__Stored entries__
[Start of section]

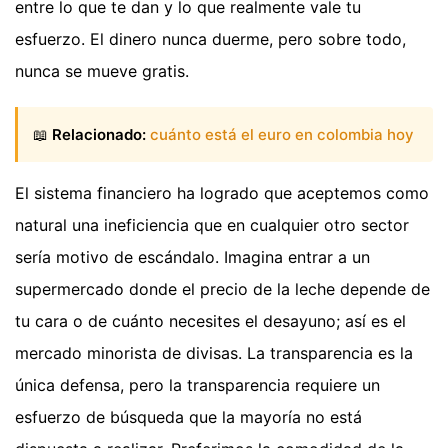
entre lo que te dan y lo que realmente vale tu
esfuerzo. El dinero nunca duerme, pero sobre todo,
nunca se mueve gratis.
📖
Relacionado:
cuánto está el euro en colombia hoy
El sistema financiero ha logrado que aceptemos como
natural una ineficiencia que en cualquier otro sector
sería motivo de escándalo. Imagina entrar a un
supermercado donde el precio de la leche depende de
tu cara o de cuánto necesites el desayuno; así es el
mercado minorista de divisas. La transparencia es la
única defensa, pero la transparencia requiere un
esfuerzo de búsqueda que la mayoría no está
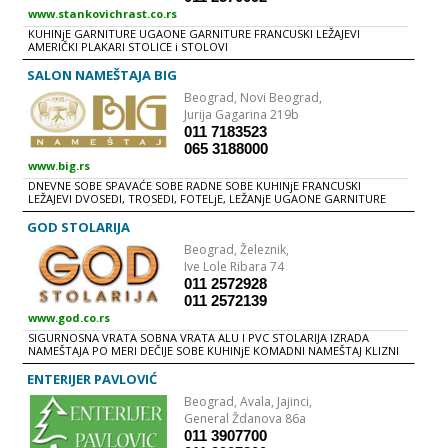
www.stankovichrast.co.rs
KUHINjE GARNITURE UGAONE GARNITURE FRANCUSKI LEŽAJEVI
AMERIČKI PLAKARI STOLICE i STOLOVI
SALON NAMEŠTAJA BIG
Beograd,
Novi Beograd,
Jurija Gagarina 219b
011 7183523
065 3188000
www.big.rs
DNEVNE SOBE SPAVAĆE SOBE RADNE SOBE KUHINjE FRANCUSKI
LEŽAJEVI DVOSEDI, TROSEDI, FOTELjE, LEŽANjE UGAONE GARNITURE
STOLOVI i STOLICE DUŠECI CIPELARNICI AMERIČKI PLAKARI, ORMARI
KOMODE i VITRINE DRVENI KREVETI KOMPJUTERSKI STOLOVI
GOD STOLARIJA
OGLEDALA ČIVILUCI GARDEROBERI...
Beograd,
Železnik,
Ive Lole Ribara 74
011 2572928
011 2572139
www.god.co.rs
SIGURNOSNA VRATA SOBNA VRATA ALU I PVC STOLARIJA IZRADA
NAMEŠTAJA PO MERI DEČIJE SOBE KUHINjE KOMADNI NAMEŠTAJ KLIZNI
PLAKARI
ENTERIJER PAVLOVIĆ
Beograd,
Avala, Jajinci,
General Ždanova 86a
011 3907700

[End of section]

__WHAT THE TASK REQUIRES__
Please give a word-for-word repetition of the lines from the one containing "NAMEŠTAJA PO MERI" through the last line of the data above, including both, and nothing besides.

__OUTPUT FOR THIS TASK__
NAMEŠTAJA PO MERI DEČIJE SOBE KUHINjE KOMADNI NAMEŠTAJ KLIZNI
PLAKARI
ENTERIJER PAVLOVIĆ
Beograd,
Avala, Jajinci,
General Ždanova 86a
011 3907700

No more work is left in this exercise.